When you copy the entries, omit the images and keep every word as it is.

SUPPLIED RECORDS:
....................

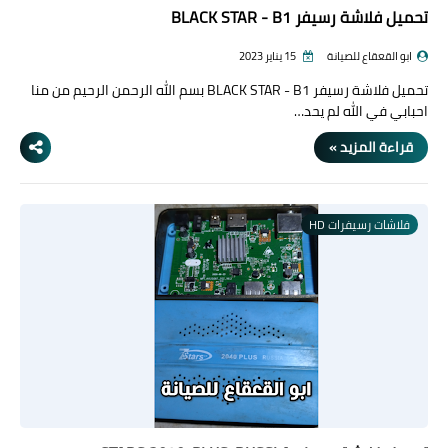
تحميل فلاشة رسيفر BLACK STAR - B1
ابو القعقاع للصيانة
15 يناير 2023
تحميل فلاشة رسيفر BLACK STAR - B1 بسم الله الرحمن الرحيم من منا
احبابي في الله لم يحد…
قراءة المزيد »
فلاشات رسيفرات HD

....................

EXERCISE RESPONSE:
تحميل فلاشة رسيفر BLACK STAR - B1
ابو القعقاع للصيانة
15 يناير 2023
تحميل فلاشة رسيفر BLACK STAR - B1 بسم الله الرحمن الرحيم من منا
احبابي في الله لم يحد…
قراءة المزيد »
فلاشات رسيفرات HD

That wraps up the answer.